(YOUR TASK) Check each line of the data, and copy those where "Душевая" appears.

(EXTRACTED INFORMATION)
- - - - - - -
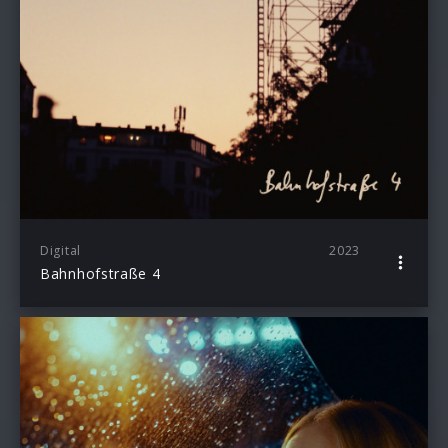
Digital
2023
Bahnhofstraße 4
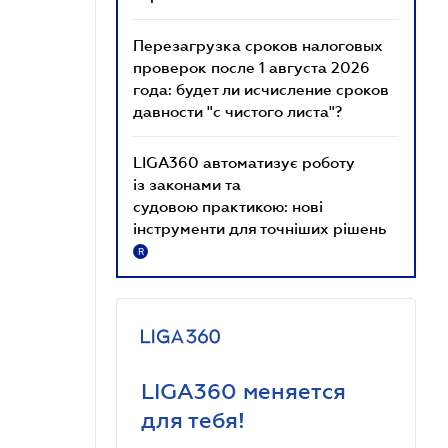
Перезагрузка сроков налоговых
проверок после 1 августа 2026
года: будет ли исчисление сроков
давности "с чистого листа"?
LIGA360 автоматизує роботу
із законами та
судовою практикою: нові
інструменти для точніших рішень
R
LIGA360 меняется
для тебя!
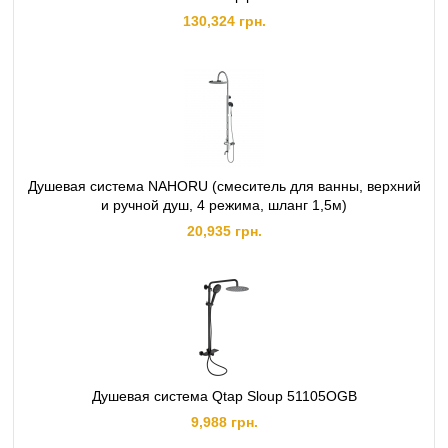
130,324 грн.
Душевая система NAHORU (смеситель для ванны, верхний
и ручной душ, 4 режима, шланг 1,5м)
20,935 грн.
Душевая система Qtap Sloup 51105OGB
9,988 грн.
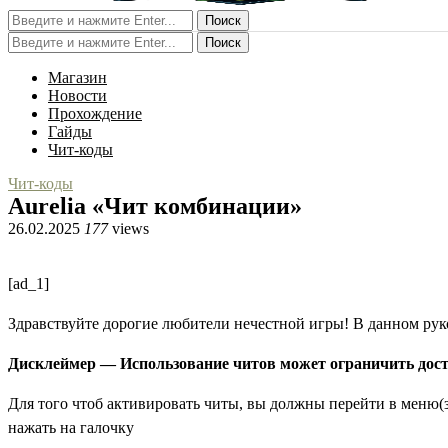
Поиск
Поиск
Магазин
Новости
Прохождение
Гайды
Чит-коды
Чит-коды
Aurelia «Чит комбинации»
26.02.2025
177
views
[ad_1]
Здравствуйте дорогие любители нечестной игры! В данном руко
Дисклеймер — Использование читов может ограничить дос
Для того чтоб активировать читы, вы должны перейти в меню
нажать на галочку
- - - - - - -
(RESPONSE FOR THIS EXERCISE)
Душевая система NAHORU (смеситель для ванны, верхний
Душевая система Qtap Sloup 51105OGB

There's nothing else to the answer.